El silencio parece eterno al ingresar a la casa de Dolores T. En la vivienda de un piso, con paredes de bloque y techo de teja, vive la mujer indígena y dos de sus cuatro hijos.
La casa, que está ubicada en la parroquia San Rafael, en Otavalo, no tiene luz eléctrica ni agua potable ni alcantarillado.
La delgada mujer comenta que su hijo mayor, Benjamín, está internado en una institución de protección de menores, en Quito. Fue enviado por la Junta de Protección de los Niños y Adolescentes de Otavalo, luego de que fuera rescatado en Colombia, en agosto del año anterior.
Según Miguel Pilco, abogado de esa institución, el adolescente fue deportado de ese país, tras ser detenido en un combate entre militares y grupos irregulares.
Dolores T. hasta ahora no se explica con certeza qué hacía su hijo en ese país. “Benjamín salió de la casa hace tres años. Quería ganar dinero para ayudarnos. Es por eso que aceptó la invitación de un vecino comerciante de ropa”.
Esta madre se entristece al recordar los menesteres que ha atravesado su hijo. El habría laborado en condiciones precarias, recibiendo maltratos verbales y sin el pago de los USD 230 mensuales que le ofrecieron por su trabajo en la venta de ropa. Es por eso, según comenta la mujer, que su hijo decidió escapar de este trato inhumano. Luego, en su intento por obtener un sustento, fue vulnerable al reclutamiento en las filas de grupos irregulares colombianos.
El vecino, quien llevó a Benjamín, le entregó USD 200 a la madre del adolescente cuando este desapareció. “Me dijo que él se había escapado llevándose USD 5 000. Ahora me exige que le cancele ese dinero. Yo no tengo ese monto, trabajo en una florícola”.
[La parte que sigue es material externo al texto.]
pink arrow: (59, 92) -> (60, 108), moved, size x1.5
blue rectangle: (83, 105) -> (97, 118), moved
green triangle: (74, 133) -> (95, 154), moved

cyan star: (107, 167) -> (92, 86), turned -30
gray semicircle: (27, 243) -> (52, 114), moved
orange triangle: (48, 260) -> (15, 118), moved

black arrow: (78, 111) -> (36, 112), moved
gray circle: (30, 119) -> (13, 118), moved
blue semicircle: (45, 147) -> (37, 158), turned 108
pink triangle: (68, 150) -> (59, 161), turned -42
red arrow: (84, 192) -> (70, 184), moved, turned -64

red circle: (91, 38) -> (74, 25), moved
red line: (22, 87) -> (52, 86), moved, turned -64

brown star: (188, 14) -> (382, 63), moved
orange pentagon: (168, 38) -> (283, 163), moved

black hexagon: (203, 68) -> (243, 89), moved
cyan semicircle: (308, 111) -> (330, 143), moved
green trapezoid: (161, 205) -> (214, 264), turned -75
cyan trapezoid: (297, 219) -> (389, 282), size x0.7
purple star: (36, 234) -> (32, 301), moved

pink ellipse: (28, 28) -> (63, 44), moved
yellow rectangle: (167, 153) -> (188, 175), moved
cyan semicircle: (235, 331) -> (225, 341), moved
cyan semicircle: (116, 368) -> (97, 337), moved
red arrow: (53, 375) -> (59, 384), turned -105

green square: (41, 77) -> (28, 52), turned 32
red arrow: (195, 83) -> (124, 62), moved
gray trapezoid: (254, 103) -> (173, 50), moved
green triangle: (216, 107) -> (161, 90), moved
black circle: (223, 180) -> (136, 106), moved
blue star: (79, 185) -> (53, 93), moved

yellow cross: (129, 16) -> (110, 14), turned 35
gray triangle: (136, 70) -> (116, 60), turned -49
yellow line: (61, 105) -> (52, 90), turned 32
Benjamín es una de las víctimas de la trata de personas. Según una investigación realizada por la Facultad Latinoamericana de Ciencias Sociales (Flacso), los poblados de Otavalo, Cotacachi e Ibarra tienen incidencias de casos relacionados con este delito, que es considerado como la esclavitud del siglo XXI.
Niños y jóvenes, especialmente indígenas, de Otavalo y de Cotacachi, son trasladados a otras ciudades en Ecuador, Colombia, Chile y Brasil con fines de explotación laboral, señala el documento. Soledad Coloma, investigadora de la Flacso, explica que la mayoría de víctimas es trasladada con autorización de sus padres, a cambio de dinero.
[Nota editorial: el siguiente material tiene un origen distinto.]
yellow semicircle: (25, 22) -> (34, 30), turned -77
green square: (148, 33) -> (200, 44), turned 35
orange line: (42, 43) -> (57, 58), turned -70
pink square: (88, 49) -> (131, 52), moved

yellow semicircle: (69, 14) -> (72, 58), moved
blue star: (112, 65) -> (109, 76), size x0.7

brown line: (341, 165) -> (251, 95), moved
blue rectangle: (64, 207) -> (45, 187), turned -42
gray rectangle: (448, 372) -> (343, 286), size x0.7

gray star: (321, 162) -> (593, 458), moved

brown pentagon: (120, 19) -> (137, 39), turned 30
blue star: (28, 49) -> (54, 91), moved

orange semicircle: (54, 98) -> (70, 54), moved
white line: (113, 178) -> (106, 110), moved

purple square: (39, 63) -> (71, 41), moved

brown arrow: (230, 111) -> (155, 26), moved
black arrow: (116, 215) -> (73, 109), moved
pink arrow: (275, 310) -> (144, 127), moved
La presidenta de la Junta Parroquial de San Rafael, Susana Oyagata, asegura que la mayoría de habitantes de las comunidades de Huaycopungo y Tocagón es comerciante que se mantienen en constante movimiento internacional. “Es una oportunidad para que los jóvenes aprendan a laborar junto a los adultos. Pero no debe existir explotación”.
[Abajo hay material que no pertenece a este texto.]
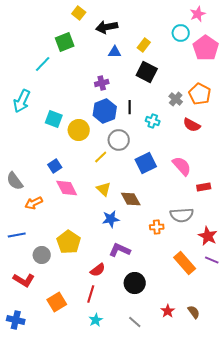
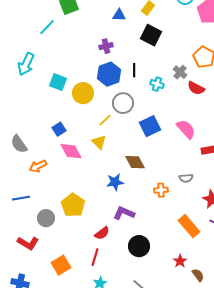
gray cross: (176, 99) -> (180, 72), moved
yellow triangle: (104, 189) -> (99, 142), moved
gray semicircle: (182, 215) -> (186, 178), size x0.6
red star: (168, 311) -> (180, 261), moved

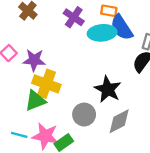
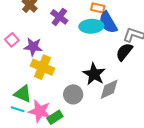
purple cross: (74, 17) -> (59, 17), moved
green triangle: (35, 101) -> (23, 94), moved, turned 42
gray diamond: (119, 121) -> (109, 89), moved

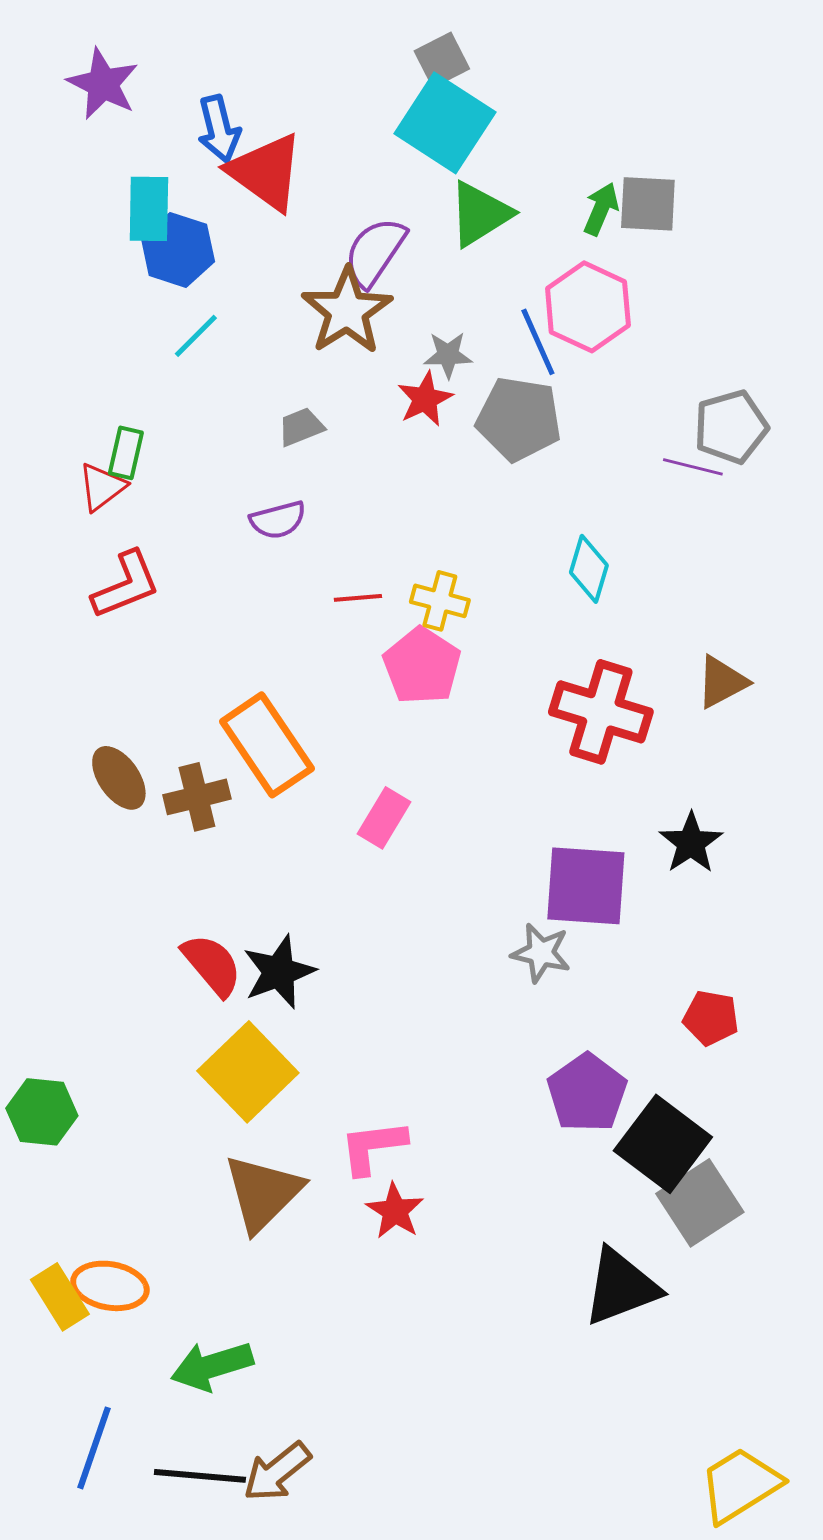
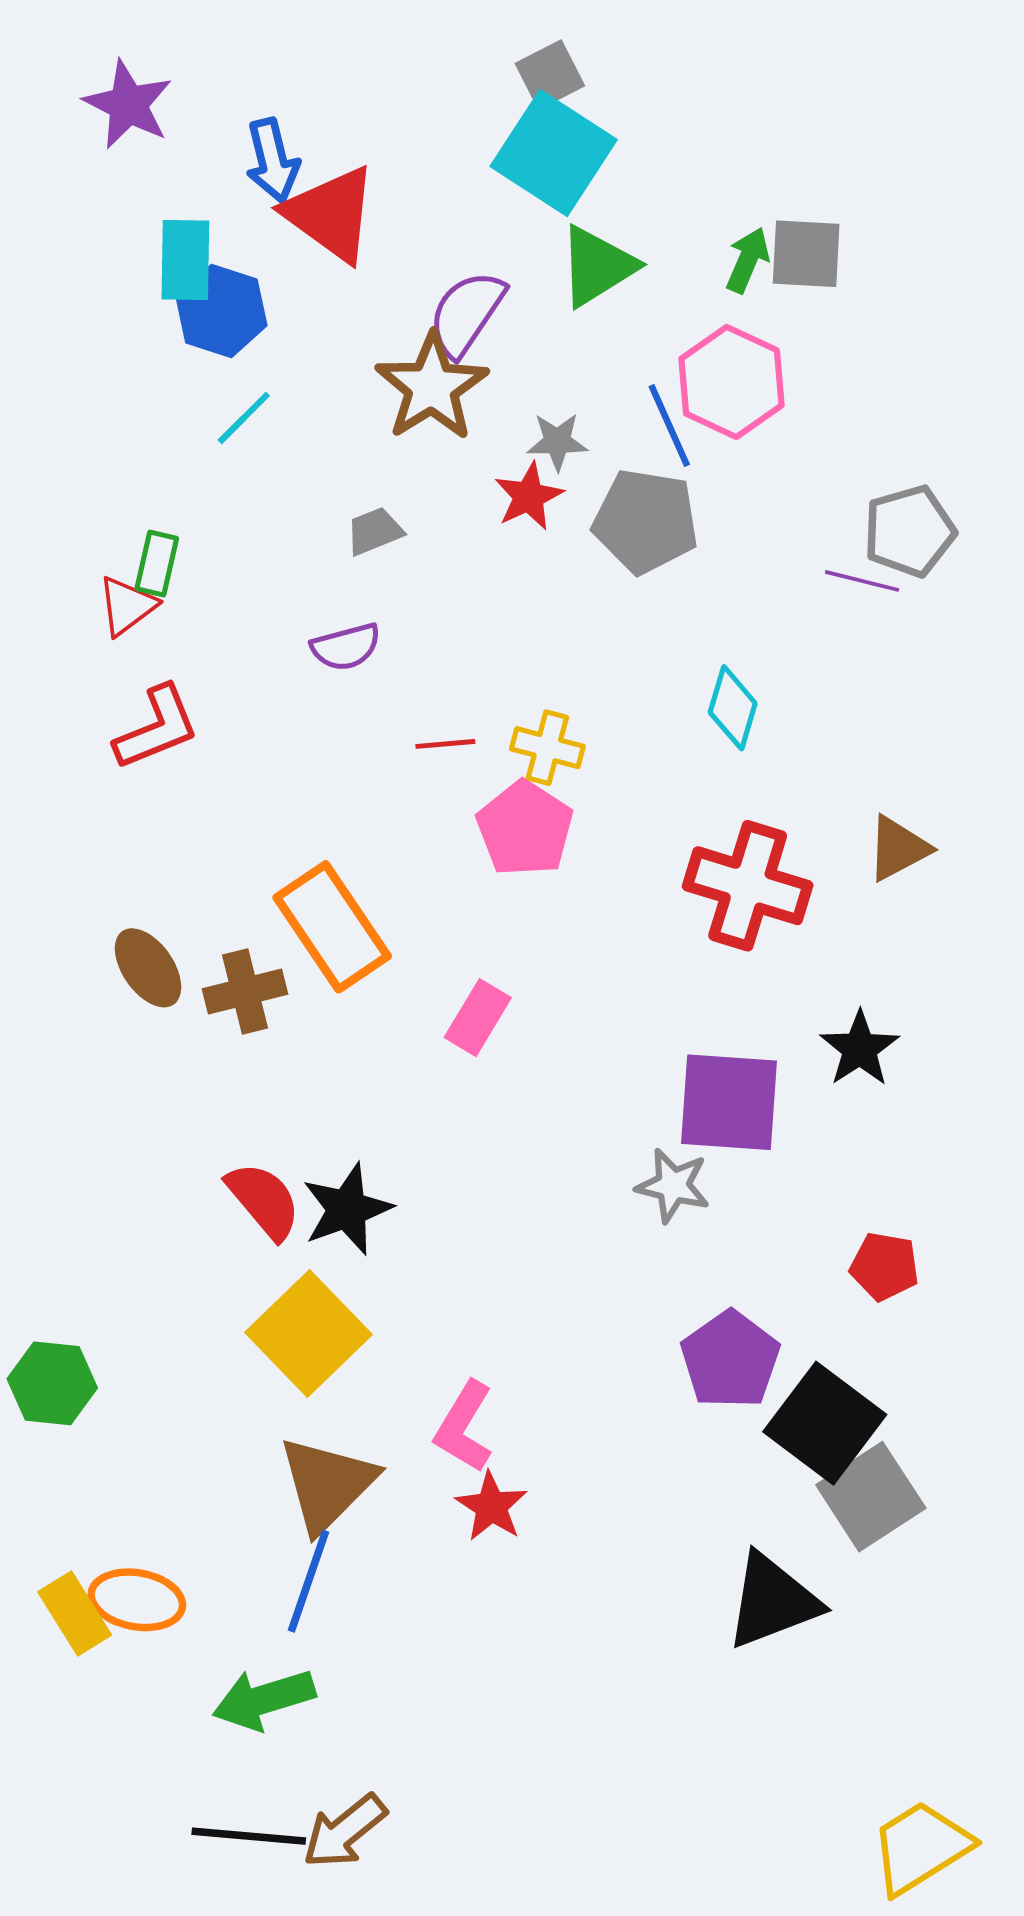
pink L-shape: (373, 1147) -> (464, 1427), turned -52
blue line: (94, 1448) -> (309, 1581), moved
El estudio ratifica que la mayoría de víctimas de la trata de personas, con fines laborales, proviene de estas comunidades indígenas. Algo similar sucede en las comunidades de El Cercado y La Calera, del cantón Cotacachi.
Coloma explica que hay 24 casos registrados desde el 2008 en aquellos poblados.
Pero los ilícitos también se cometen en ciudades como Ibarra, donde se han registrado casos de trata de personas con fines de explotación sexual. María Isabel Moncayo, otra investigadora del documento, explica que se trata, en su mayoría, de mujeres extranjeras. “Ingresan al país por la frontera norte. Desde Ibarra las trasladan a Santo Domingo de los Tsáchilas, Manta, Quito y Guayaquil”, manifiesta la experta.
En marzo del 2011 se realizó un operativo donde se rescató a 60 mujeres de cuatro centros nocturnos en el norte de Ibarra.
Según Moncayo, el operativo se organizó en Quito con mucho hermetismo, para evitar la fuga de información que generalmente ocurre. “Las redes de trata de personas llegan hasta los operadores de justicia”. Una mujer extranjera, quien prefirió el anonimato, contó que son reclutadas con la oferta de trabajos dignos. Pero cuando llegan es otra la realidad.
Las investigaciones coinciden en que el problema más grave relacionado con la trata de personas es la impunidad. De 36 casos que se conocieron del 2005 al 2011, hubo tres llamados a juicio y ningún sentenciado.
Gustavo Torres, fiscal de Imbabura, considera que la mayoría de denuncias no concluye por falta de colaboración de las víctimas. En el caso de Benjamín y de la extranjera, por ejemplo, prefieren olvidar ese capítulo de su vida.